At Lord Lawson of Beamish School in Birtley, County Durham, about a third of the key stage 4 students spend a day a week taking vocational courses, either at a local FE college or in the school’s own hairdressing salon, plumbing and electrical studios or childcare nursery.

These students will also study applied English and maths courses tailored to their interests. For example, English oral work for hairdressing students might include working with clients or talking on the phone.

The result is that students who might have become disillusioned in following a purely academic path, leading to a decline in grades, attendance and behaviour, remain engaged with school, says headteacher David Grigg.

But he is wary of drawing a clear line between academic and vocational paths. All students at Lord Lawson take at least one vocational course, and Mr Grigg believes it is important they keep their options open.

“The danger of specialising at 14 is you start young people on a track and they find it difficult to get off,” he says. “We try to give them the skills that are specific in some respects, but not so specific that they necessarily lead to a career in a particular industry.”

His warning echoes the view of Alison Wolf, a specialist in the relationship between education and work, in her report to the Government on vocational education earlier this year.

Professor Wolf advised against separate vocational and academic pathways before the age of 16, and noted an international trend towards later specialisation. Countries which retained pre-16 selection, such as Germany and the Netherlands, had seen a sharp drop in enrolments on to the vocational track, she noted.

John Bangs, former head of education at the NUT and now a senior research associate at Cambridge University, rejects the idea of either separate schools or separate streams within schools. “It is a philosophy of despair,” he says.

Students are not ready to make those choices at 14, while the “invidious” distinction between academic and technical education mean one route will inevitably be valued more highly than the other, he argues.

Instead, he wants to see both academic and technical courses available to all pupils, along the lines envisaged by the Tomlinson report in 2004, which called for a 14-19 diploma to replace existing qualifications.

“There is an argument for a more practical curriculum that combines elements of vocational and academic education, but allowing institutions to choose what path children go down is absurd,” he says. “Separate streams limit aspirations and expectations for individual pupils.”

At Hipperholme and Lightcliffe High School in Halifax, West Yorkshire, one group of Year 9 pupils are encouraged to take subjects, including a language, that would qualify them for the English Baccalaureate, while the remainder can take baccalaureate subjects if they choose. Both groups have the option of taking vocational courses.

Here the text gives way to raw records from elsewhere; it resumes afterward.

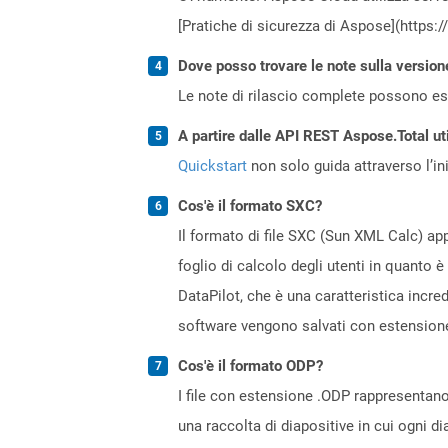
[Pratiche di sicurezza di Aspose](https:
Dove posso trovare le note sulla version
Le note di rilascio complete possono ess
A partire dalle API REST Aspose.Total uti
Quickstart
non solo guida attraverso l’ini
Cos'è il formato SXC?
Il formato di file SXC (Sun XML Calc) ap
foglio di calcolo degli utenti in quanto 
DataPilot, che è una caratteristica incre
software vengono salvati con estensione
Cos'è il formato ODP?
I file con estensione .ODP rappresentano 
una raccolta di diapositive in cui ogni 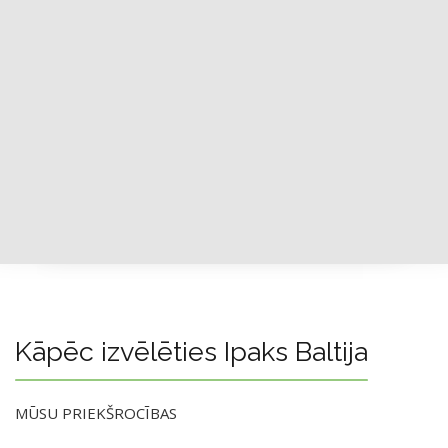
Kāpēc izvēlēties Ipaks Baltija
MŪSU PRIEKŠROCĪBAS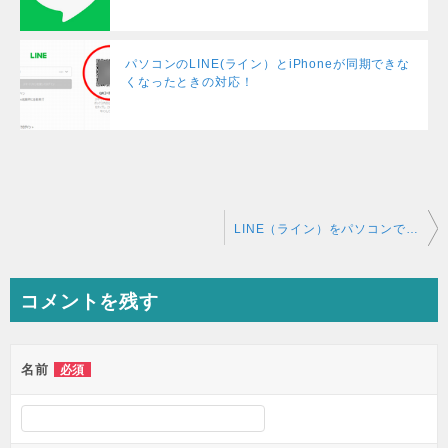
パソコンのLINE(ライン）とiPhoneが同期できな
くなったときの対応！
投
LINE（ライン）をパソコンで使えるようにしてみた！
稿
ナ
コメントを残す
ビ
ゲ
ー
名前
必須
シ
ョ
ン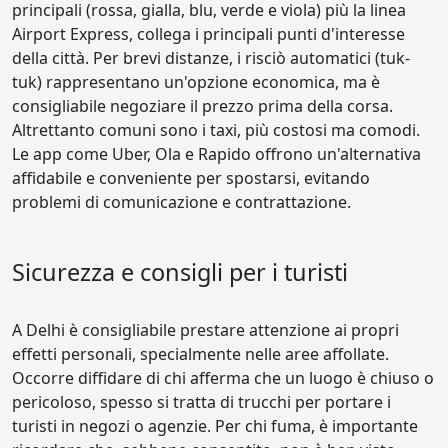
principali (rossa, gialla, blu, verde e viola) più la linea
Airport Express, collega i principali punti d'interesse
della città. Per brevi distanze, i risciò automatici (tuk-
tuk) rappresentano un'opzione economica, ma è
consigliabile negoziare il prezzo prima della corsa.
Altrettanto comuni sono i taxi, più costosi ma comodi.
Le app come Uber, Ola e Rapido offrono un'alternativa
affidabile e conveniente per spostarsi, evitando
problemi di comunicazione e contrattazione.
Sicurezza e consigli per i turisti
A Delhi è consigliabile prestare attenzione ai propri
effetti personali, specialmente nelle aree affollate.
Occorre diffidare di chi afferma che un luogo è chiuso o
pericoloso, spesso si tratta di trucchi per portare i
turisti in negozi o agenzie. Per chi fuma, è importante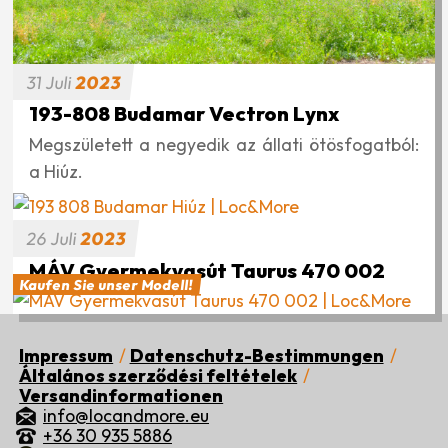
31
Juli
2023
193-808 Budamar Vectron Lynx
Megszületett a negyedik az állati ötösfogatból:
a Hiúz.
26
Juli
2023
MÁV Gyermekvasút Taurus 470 002
Kaufen Sie unser Modell!
Impressum
Datenschutz-Bestimmungen
Általános szerződési feltételek
Lábléc
Versandinformationen
info@locandmore.eu
+36 30 935 5886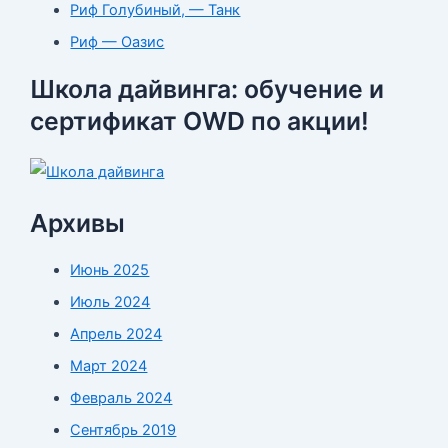
Риф Голубиный, — Танк
Риф — Оазис
Школа дайвинга: обучение и
сертификат OWD по акции!
Архивы
Июнь 2025
Июль 2024
Апрель 2024
Март 2024
Февраль 2024
Сентябрь 2019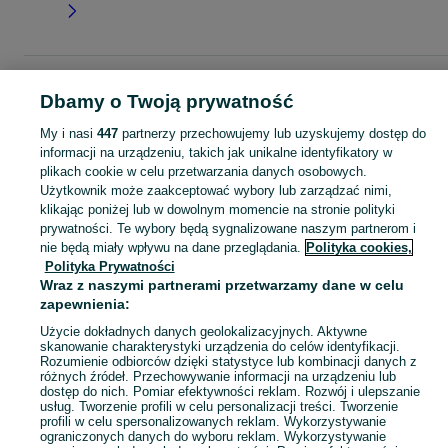
Strona główna
Dla Dzieci
Ubranka dla dziewczynek
Spodnie i spodenki
Dbamy o Twoją prywatność
Jeansy
Jeansy - Małopolskie
Jeansy - Chrzanów
My i nasi
447
partnerzy przechowujemy lub uzyskujemy dostęp do
informacji na urządzeniu, takich jak unikalne identyfikatory w
KATEGORIA
plikach cookie w celu przetwarzania danych osobowych.
Użytkownik może zaakceptować wybory lub zarządzać nimi,
garnitur dla dziewczynki
,
spodnie dzwony dla dziewczynki
,
strój gimnastyczny
Zobacz Więc
klikając poniżej lub w dowolnym momencie na stronie polityki
prywatności. Te wybory będą sygnalizowane naszym partnerom i
nie będą miały wpływu na dane przeglądania.
Polityka cookies,
Mapa kategorii
Polityka Prywatności
Mapa miejscowości
Wraz z naszymi partnerami przetwarzamy dane w celu
Mapa ministron
zapewnienia:
Popularne wyszukiwania
Użycie dokładnych danych geolokalizacyjnych. Aktywne
skanowanie charakterystyki urządzenia do celów identyfikacji.
Rozumienie odbiorców dzięki statystyce lub kombinacji danych z
różnych źródeł. Przechowywanie informacji na urządzeniu lub
dostęp do nich. Pomiar efektywności reklam. Rozwój i ulepszanie
usług. Tworzenie profili w celu personalizacji treści. Tworzenie
profili w celu spersonalizowanych reklam. Wykorzystywanie
ograniczonych danych do wyboru reklam. Wykorzystywanie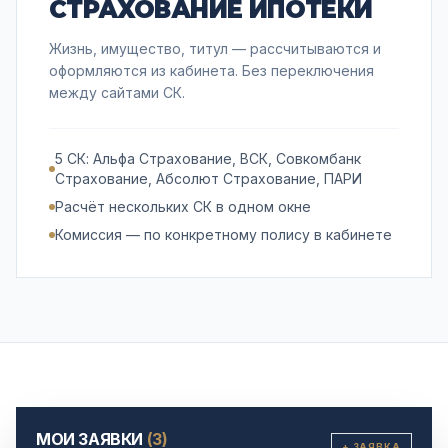
СТРАХОВАНИЕ ИПОТЕКИ
Жизнь, имущество, титул — рассчитываются и
оформляются из кабинета. Без переключения
между сайтами СК.
5 СК: Альфа Страхование, ВСК, Совкомбанк
Страхование, Абсолют Страхование, ПАРИ
Расчёт нескольких СК в одном окне
Комиссия — по конкретному полису в кабинете
МОИ ЗАЯВКИ
(3)
+ ЗАЯВКА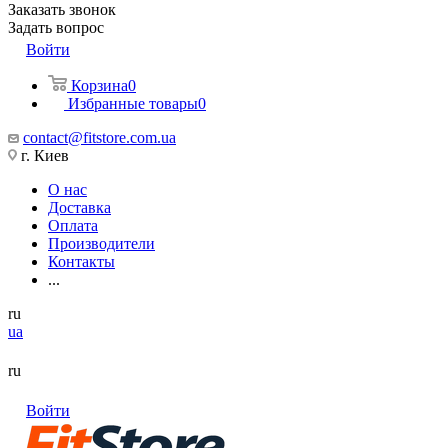
Заказать звонок
Задать вопрос
Войти
Корзина
0
Избранные товары
0
contact@fitstore.com.ua
г. Киев
О нас
Доставка
Оплата
Производители
Контакты
...
ru
ua
ru
Войти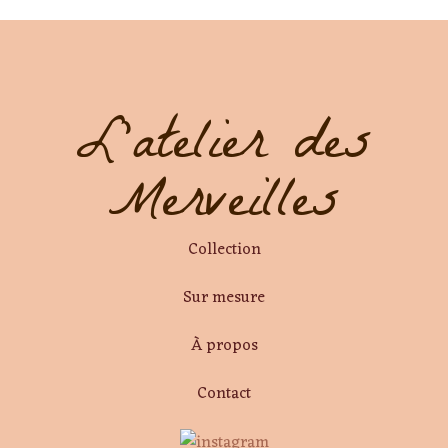
L'atelier des
Merveilles
Collection
Sur mesure
À propos
Contact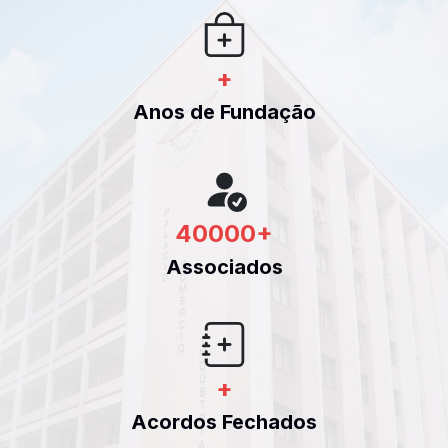
+
Anos de Fundação
40000
+
Associados
+
Acordos Fechados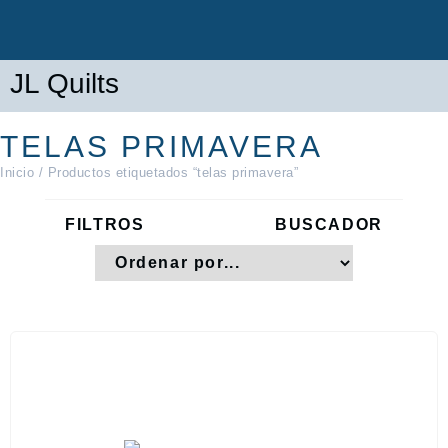
JL Quilts
TELAS PRIMAVERA
Inicio
/ Productos etiquetados “telas primavera”
FILTROS
BUSCADOR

Deputy head Keith Cox says he feels uneasy about separating pupils into streams, although he acknowledges that some of this lies in the historical baggage surrounding selection and the perceived status of vocational courses as somehow inferior to academic ones.

“The difficulty is the word `streaming’,” he says. “There is nothing wrong with students having the chance to choose a vocational route if it is appropriate, but I don’t like the idea of them taking it as a whole cohort and being told: `You are a vocational student’ or `You are an academic student’.”

The sort of high-quality, credible courses promised by the UTCs could help to raise the status of technical education, he says, at the same time as absolving schools of the requirement to cater for every need.

“The problem lies in one institution trying to offer everything,” he says. “We might have to change the way we organise 14-19 education so students have an opportunity to change institutions.”

The variety of options available in Years 10 and 11 acknowledges differing aptitudes among students, but while some schools are in a position to offer a full range of courses, many are not. Perhaps the time has come to look at whether one school really fits all, and whether different needs are best catered for in different institutions. And give students the choice.